Karmele menambahkan, kasus beruang kena jerat di kebun warga hanya gejala dan besar kemungkinan kejadian seperti ini akan terulang lagi. Penyakit sebenarnya adalah rendahnya pengetahuan dan kesadaran masyarakat untuk menjaga kehidupan satwa liar dilindungi ditambah pula konversi dan alih fungsi hutan menjadi kebun dan permukiman.

“Hutan yang kian menyempit menjadikan ruang gerak beruang terhimpit. Tidak apa pilihan lain bagi beruang untuk bertahan hidup, selain mencari makan di rumah warga,” jelasnya lagi.

Baca juga: Satwa Langka di Ibu Kota Baru Indonesia

 

Nanjung yang telah dikembalikan ke alam liar dengan kondisi kehilangan satu tangan. Foto: IAR Indonesia/Heribertus

 

Kepala BKSDA Kalimantan Barat, Sadtata Noor Adirahmanta mengapresiasi tindakan warga yang atas kesadarannya melaporkan temuan satwa liar dilindungi kepada aparat berwenang. “Sudah semestinya, upaya-upaya konservasi melibatkan peran masyarakat sebagai ujung tombak agar pelestarian satwa liar optimal,” ujarnya.

Dia mengatakan, kerja-kerja konservasi sudah banyak dilakukan dalam kurun waktu puluhan tahun, baik oleh pemerintah maupun bersama para mitra. Namun, tantangan dan masalah yang muncul justru meningkat. Sudah saatnya, langkah-langkah dan kebijakan yang bersifat menyeluruh dilakukan, bukan hanya pada sektor konservasi tetapi juga pada sektor pemanfaatan ruang/wilayah.

“Akar masalah timbulnya konflik satwa dan manusia lebih banyak berawal dari penataan/pemanfaatan ruang yang belum cukup memberikan perhatian pada aspek konservasi tumbuhan dan satwa liar,” terangnya. Dia menambahkan, sudah saatnya manusia berubah.

“Sudah waktunya manusia sadar bahwa mereka sedang membunuh dirinya pelan-pelan.

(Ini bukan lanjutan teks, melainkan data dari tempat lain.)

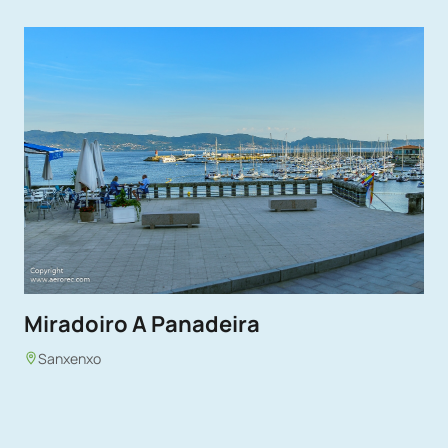
Miradoiro A Panadeira
Sanxenxo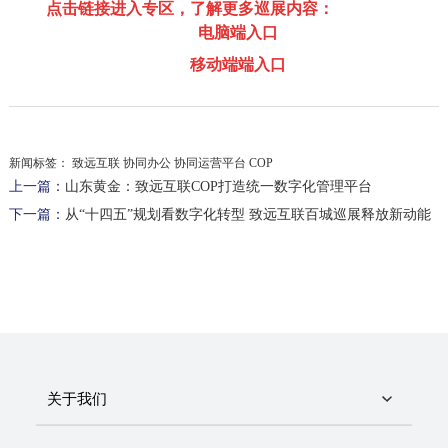
点击链接进入专区，了解更多巡展内容：
电脑端入口
移动端端入口
新闻标签：
致远互联 协同办公 协同运营平台 COP
上一篇：
山东黄金：致远互联COP打造统一数字化管理平台
下一篇：
从“十四五”规划看数字化转型 致远互联百城巡展释放新动能
关于我们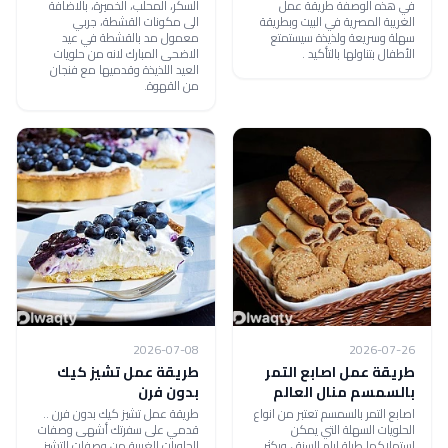
في هذه الوصفة طريقة عمل
السكر، المحلب، الخميرة، بالاضافة
الغريبة المصرية في البيت وبطريقة
الى مكونات القشطة، جربي
سهلة وسريعة ولذيذة سيستمتع
معمول مد بالقشطة في عيد
الأطفال بتناولها بالتأكيد .
الاضحى المبارك لانه من حلويات
العيد اللذيذة وقدميها مع فنجان
من القهوة.
2026-07-08
2026-07-26
طريقة عمل اصابع التمر
طريقة عمل تشيز كيك
بالسمسم منال العالم
بدون فرن
اصابع التمر بالسمسم تعتبر من انواع
طريقة عمل تشيز كيك بدون فرن ..
الحلويات السهلة التي يمكن
قدمي على سفرتك أشهى وصفات
استهلاكها طيلة ايام السنة ، ويكثر
الحلويات الغربية من وصفات التشيز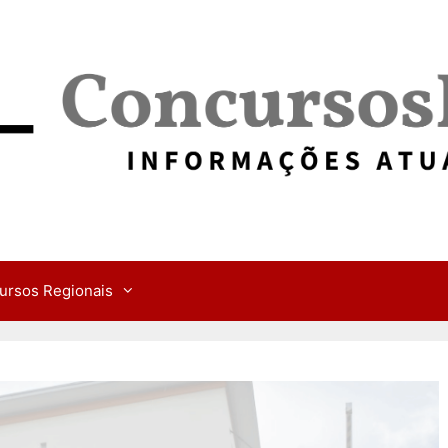
ursos Regionais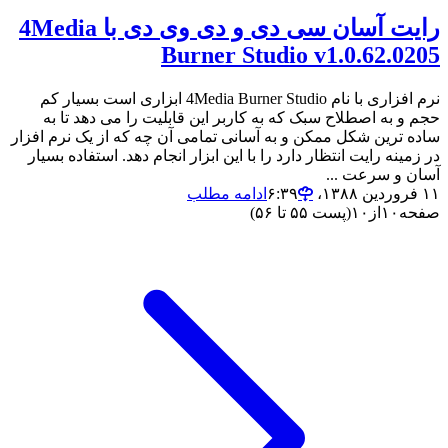
رایت آسان سی دی و دی وی دی با 4Media
Burner Studio v1.0.62.0205
نرم افزاری با نام 4Media Burner Studio ابزاری است بسیار کم
حجم و به اصطلاح سبک که به کاربر این قابلیت را می دهد تا به
ساده ترین شکل ممکن و به آسانی تمامی آن چه که از یک نرم افزار
در زمینه رایت انتظار دارد را با این ابزار انجام دهد. استفاده بسیار
آسان و سرعت ...
۱۱ فروردین ۱۳۸۸،‏ ۶:۳۹
ادامه مطلب
صفحه
۱۰
از
۱۰
(پست ۵۵ تا ۵۶)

Semua bencana alam, konflik satwa dan lainnya hanyalah pesan. Pesan yang disampaikan oleh alam bahwa kehidupan sedang bermasalah dan tidak baik-baik saja,” kata Sadtata.

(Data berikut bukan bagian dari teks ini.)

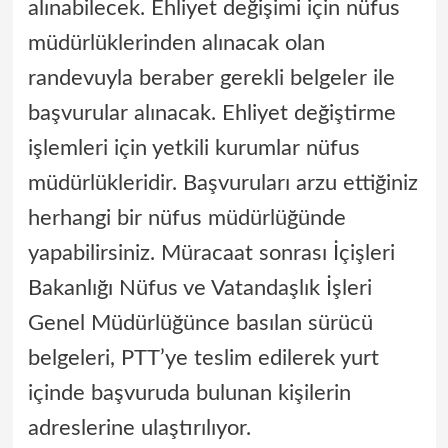
alınabilecek. Ehliyet değişimi için nüfus
müdürlüklerinden alınacak olan
randevuyla beraber gerekli belgeler ile
başvurular alınacak. Ehliyet değiştirme
işlemleri için yetkili kurumlar nüfus
müdürlükleridir. Başvuruları arzu ettiğiniz
herhangi bir nüfus müdürlüğünde
yapabilirsiniz. Müracaat sonrası İçişleri
Bakanlığı Nüfus ve Vatandaşlık İşleri
Genel Müdürlüğünce basılan sürücü
belgeleri, PTT’ye teslim edilerek yurt
içinde başvuruda bulunan kişilerin
adreslerine ulaştırılıyor.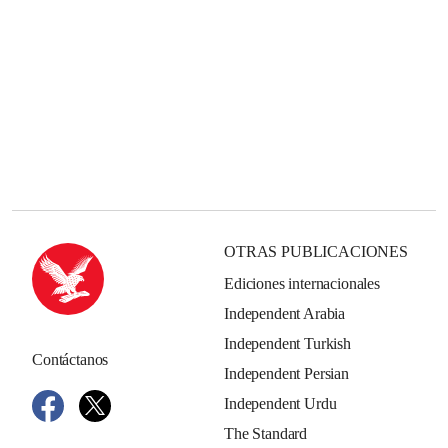
OTRAS PUBLICACIONES
Ediciones internacionales
Independent Arabia
Independent Turkish
Contáctanos
Independent Persian
Independent Urdu
The Standard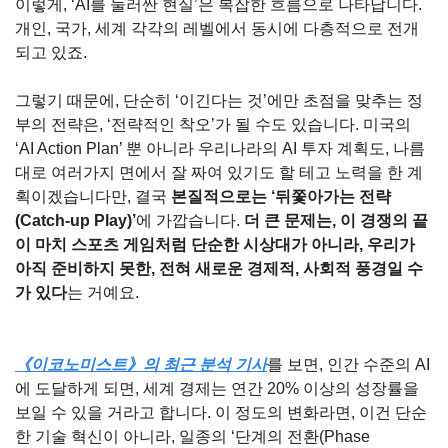
이렇게, ‘AI를 둘러싼 현실’은 복잡한 흐름으로 나타납니다. 
개인, 국가, 세계 각각의 레벨에서 동시에 다층적으로 전개
되고 있죠.
그렇기 때문에, 단순히 ‘이긴다는 것’에만 초점을 맞추는 정
부의 전략은, ‘전략적인 착오’가 될 수도 있습니다. 미국의 
‘AI Action Plan’ 뿐 아니라 우리나라의 AI 투자 계획도, 나름
대로 여러가지 면에서 잘 짜여 있기도 할 테고 노력을 한 계
획이겠습니다만, 결국 
본질적으로는 ‘뒤쫓아가는 전략
(Catch-up Play)’
에 가깝습니다. 
더 큰 문제는, 이 경쟁의 끝
이 마치 스포츠 게임처럼 단순한 시상대가 아니라, 우리가 
아직 준비하지 못한, 전혀 새로운 경제적, 사회적 풍경일 수
가 있다
는 거예요.
《이코노미스트》의 최근 분석 기사
를 보면, 인간 수준의 AI
에 도달하게 되면, 세계 경제는 연간 20% 이상의 성장률을 
보일 수 있을 거라고 합니다. 이 정도의 변화라면, 이건 단순
한 기술 혁신이 아니라, 일종의 ‘단계의 전환(Phase 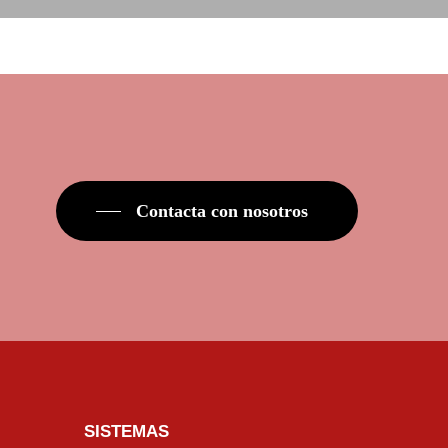
Contacta con nosotros
SISTEMAS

Perusakan habitat satwa, yakni hutan, pada akhirnya akan menyengsarakan manusia juga. “Ingat, konflik-konflik satwa dengan manusia merupakan pertanda bahwa kita bersama, sedang menuju kepunahan,” tegasnya.

 

Kasus beruang kena jerat babi yang dipasang pemburu, hingga harus diamputasi, terjadi juga di Aceh pada 11 Juni 2019. Foto: BKSDA Aceh

 

Beruang madu [Helarctos malayanus] merupakan satwa liar dilindungi berdasarkan Undang-Undang No. 5 Tahun 1990 dan juga Peraturan Menteri Lingkungan Hidup dan Kehutanan Republik Indonesia Nomor P.106/MENLHK/SETJEN/KUM.1/12/2018 tentang Jenis Tumbuhan dan Satwa yang Dilindungi.

Berdasarkan CITES [Convention on International Trade in Endangered Species], beruang madu dimasukkan dalam Appendix I sejak 1979 yang berarti tidak diperbolehkan diburu. Sejak 1994, statusnya dikategorikan Rentan [Vulnerable/VU] yang menunjukkan statusnya menghadapi tiga langkah menuju kepunahan di alam liar.